SURABAYA – Ketenangan menyelimuti Masjid Baiturrohim Asemrowo ketika ikrar wakaf digelar pada Senin (18/8/2025) pagi. Dalam prosesi itu, aset masjid resmi diserahkan kepada H. Abdul Rohim, pembina Majelis Ar-Rohimin sekaligus pemilik PT Metatu Nusantara Jaya, Momen penting tersebut dihadiri oleh Kepala KUA Asemrowo Hari Sugianto, Takmir Masjid H. Abd. URazaq, tokoh masyarakat, pengurus MWCNU Asemrowo, serta jamaah setempat.
Masjid yang awalnya berdiri dari sebuah mushola sederhana ini kini sah diwakafkan untuk kepentingan umat.
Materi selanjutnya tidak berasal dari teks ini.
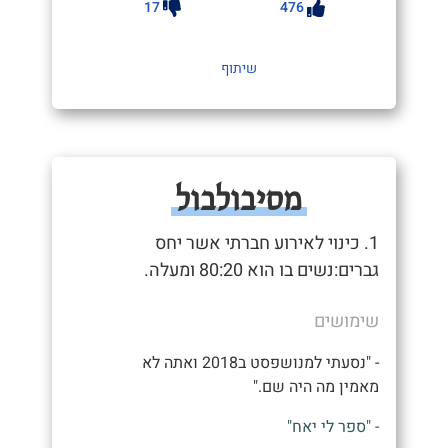
17
476
שיתוף
מסיבולבול
1. כינוי לאירוע חברתי אשר יחס
גברים:נשים בו הוא 80:20 ומעלה.
שימושים
- "נסעתי למנושפסט ב2018 ואתה לא
מאמין מה היה שם."
- "ספר לי יאח"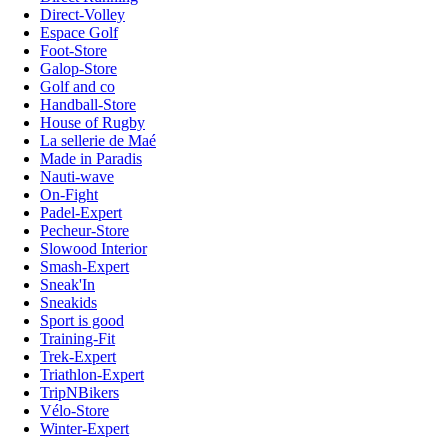
Direct-Volley
Espace Golf
Foot-Store
Galop-Store
Golf and co
Handball-Store
House of Rugby
La sellerie de Maé
Made in Paradis
Nauti-wave
On-Fight
Padel-Expert
Pecheur-Store
Slowood Interior
Smash-Expert
Sneak'In
Sneakids
Sport is good
Training-Fit
Trek-Expert
Triathlon-Expert
TripNBikers
Vélo-Store
Winter-Expert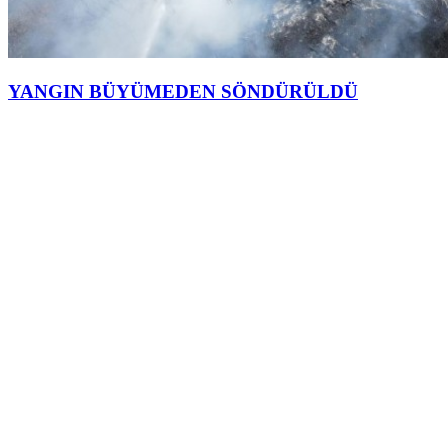
YANGIN BÜYÜMEDEN SÖNDÜRÜLDÜ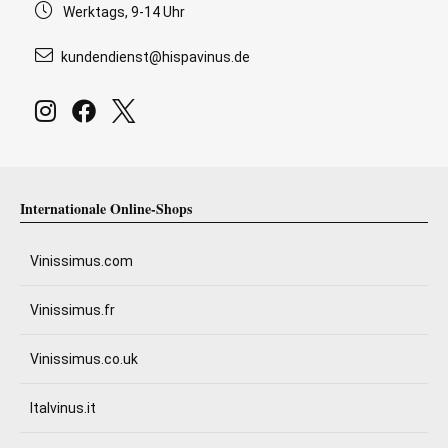
Werktags, 9-14 Uhr
kundendienst@hispavinus.de
Internationale Online-Shops
Vinissimus.com
Vinissimus.fr
Vinissimus.co.uk
Italvinus.it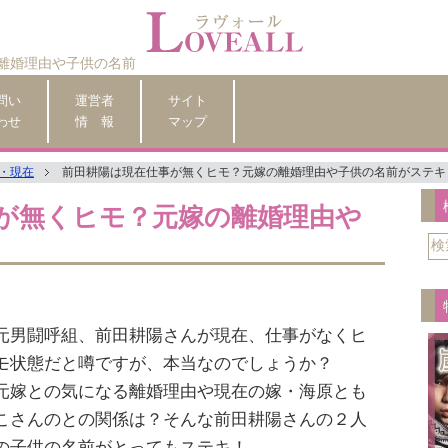
離婚理由や子供の名前
問い
運営者
サイト
わせ
情 報
マップ
・現在
前田耕陽は現在仕事が無くヒモ？元嫁の離婚理由や子供の名前がステキ
が無くヒモ？元嫁の離婚理由や
元男闘呼組、前田耕陽さんが現在、仕事がなくヒ
モ状態だと噂ですが、本当なのでしょうか？
元嫁との気になる離婚理由や現在の嫁・海原とも
こさんのとの関係は？そんな前田耕陽さんの２人
の子供の名前がとってもステキ！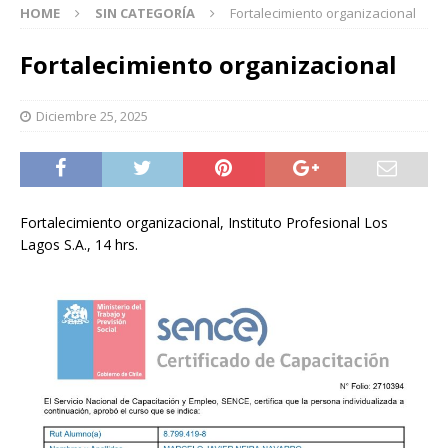
HOME
SIN CATEGORÍA
Fortalecimiento organizacional
Fortalecimiento organizacional
Diciembre 25, 2025
Fortalecimiento organizacional, Instituto Profesional Los
Lagos S.A., 14 hrs.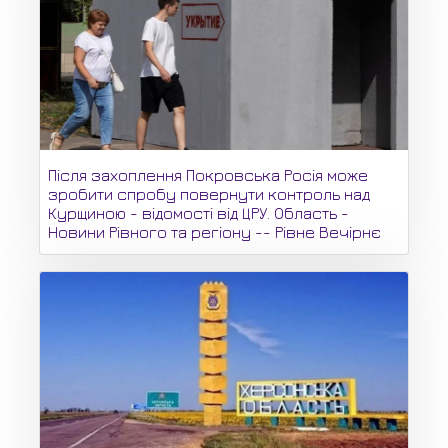
Після захоплення Покровська Росія може
зробити спробу повернути контроль над
Курщиною - відомості від ЦРУ. Область -
Новини Рівного та регіону -- Рівне Вечірнє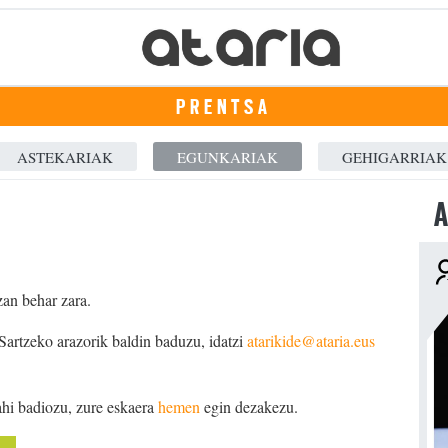
PRENTSA
ASTEKARIAK
EGUNKARIAK
GEHIGARRIAK
A
zan behar zara.
 Sartzeko arazorik baldin baduzu, idatzi
atarikide@ataria.eus
ahi badiozu, zure eskaera
hemen
egin dezakezu.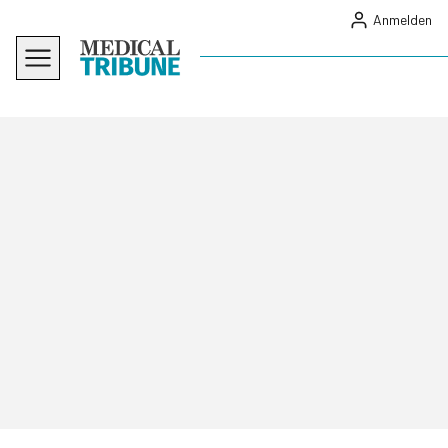
Anmelden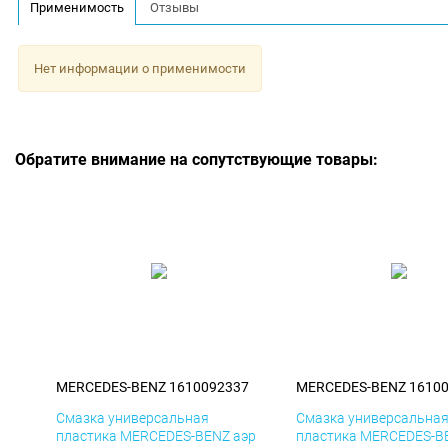
Применимость
Отзывы
Нет информации о применимости
Обратите внимание на сопутствующие товары:
MERCEDES-BENZ 1610092337
MERCEDES-BENZ 1610
Смазка универсальная
Смазка универсальна
пластика MERCEDES-BENZ аэр
пластика MERCEDES-B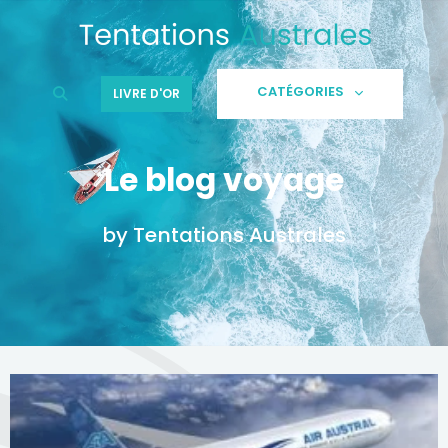
Aller
au
contenu
CATÉGORIES
LIVRE D'OR
Le blog voyage
by Tentations Australes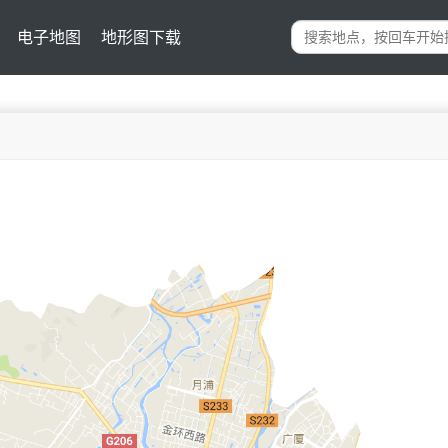
电子地图
地形图下载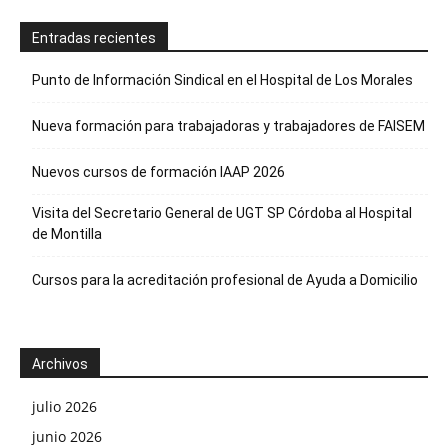
Entradas recientes
Punto de Información Sindical en el Hospital de Los Morales
Nueva formación para trabajadoras y trabajadores de FAISEM
Nuevos cursos de formación IAAP 2026
Visita del Secretario General de UGT SP Córdoba al Hospital
de Montilla
Cursos para la acreditación profesional de Ayuda a Domicilio
Archivos
julio 2026
junio 2026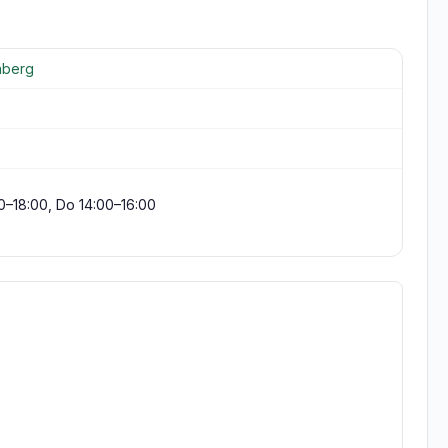
nberg
00–18:00, Do 14:00–16:00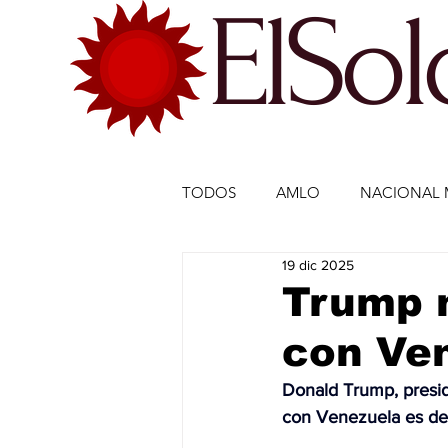
ElSo
TODOS
AMLO
NACIONAL 
19 dic 2025
ECONOMÍA MÉXICO
ECO
Trump 
con Ve
DEPORTES
DEPORTES
Donald Trump, preside
con Venezuela es de
ESTADOS-POLÍTICA
ENTR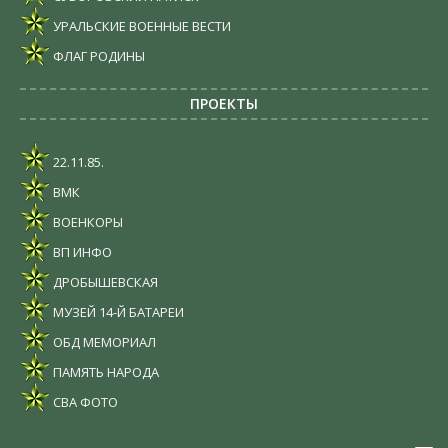
УРАЛЬСКИЕ ВОЕННЫЕ ВЕСТИ
ФЛАГ РОДИНЫ
ПРОЕКТЫ
22.11.85.
ВМК
ВОЕНКОРЫ
ВП ИНФО
ДРОБЫШЕВСКАЯ
МУЗЕЙ 14-Й БАТАРЕИ
ОБД МЕМОРИАЛ
ПАМЯТЬ НАРОДА
СВА ФОТО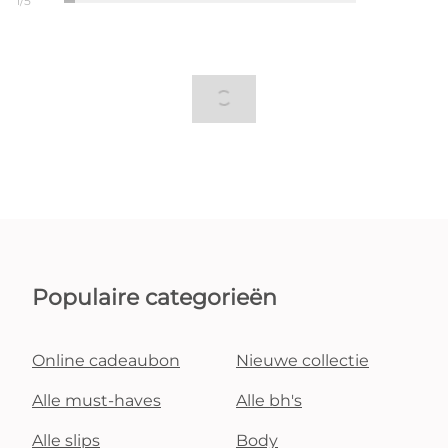
1/5
Populaire categorieën
Online cadeaubon
Nieuwe collectie
Alle must-haves
Alle bh's
Alle slips
Body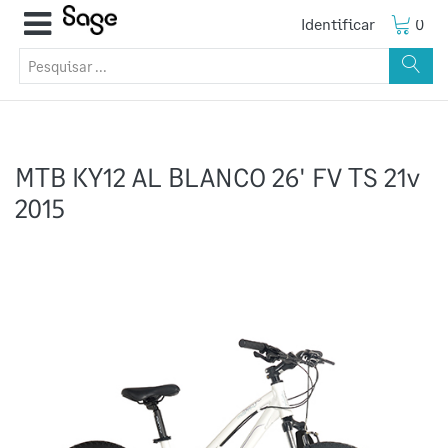
Identificar
0
MTB KY12 AL BLANCO 26' FV TS 21v
2015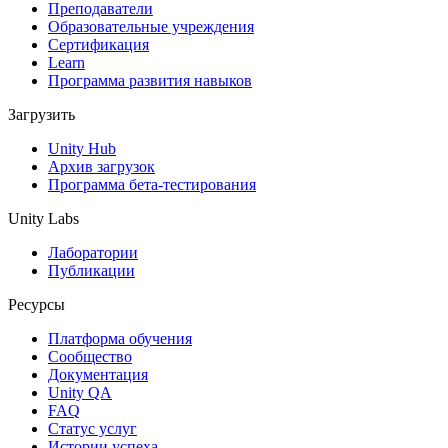
XR-игры
Преподаватели
Запускайте XR-игры на разных платформах
Образовательные учреждения
Сертификация
Learn
Многопользовательские игры
Программа развития навыков
Упрощенное создание многопользовательских игр
Загрузить
Unity Hub
Архив загрузок
Программа бета-тестирования
Unity Labs
Лаборатории
Публикации
Ресурсы
Платформа обучения
Сообщество
Документация
Unity QA
FAQ
Статус услуг
Истории успеха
Keputusan tersebut sekaligus mempertegas peran masjid sebagai pusat ibadah, pendidikan, dan kegiatan sosial masyarakat.
H. Abdul Rohim, pembina Majelis Ar-Rohimin sekaligus pemilik PT Metatu Nusantara Jaya, menerima amanah wakaf tersebut dengan penuh rasa syukur. “Awalnya hanya mushola kecil. Kemudian saya diberi kepercayaan oleh Haji Imam Musitir dan Haji Riman untuk membangunnya menjadi masjid. Dengan adanya ikrar wakaf ini, statusnya kini jelas sebagai masjid wakaf untuk kemaslahatan umat,” ujarnya.

Ia menegaskan, keberadaan masjid tidak bisa dilepaskan dari dukungan warga sekitar. “Setiap Jumat selalu penuh jamaah. Harapan saya, masjid ini tetap hidup sebagai pusat silaturahmi, ibadah, dan kegiatan sosial masyarakat,” tambahnya.
Abdul Rohim juga mengingatkan jamaah agar menjaga persatuan di tengah perbedaan. “Aspirasi boleh disampaikan, tapi jangan sampai memecah belah umat. Kita harus tetap kompak demi keamanan dan kenyamanan bersama,” tegasnya.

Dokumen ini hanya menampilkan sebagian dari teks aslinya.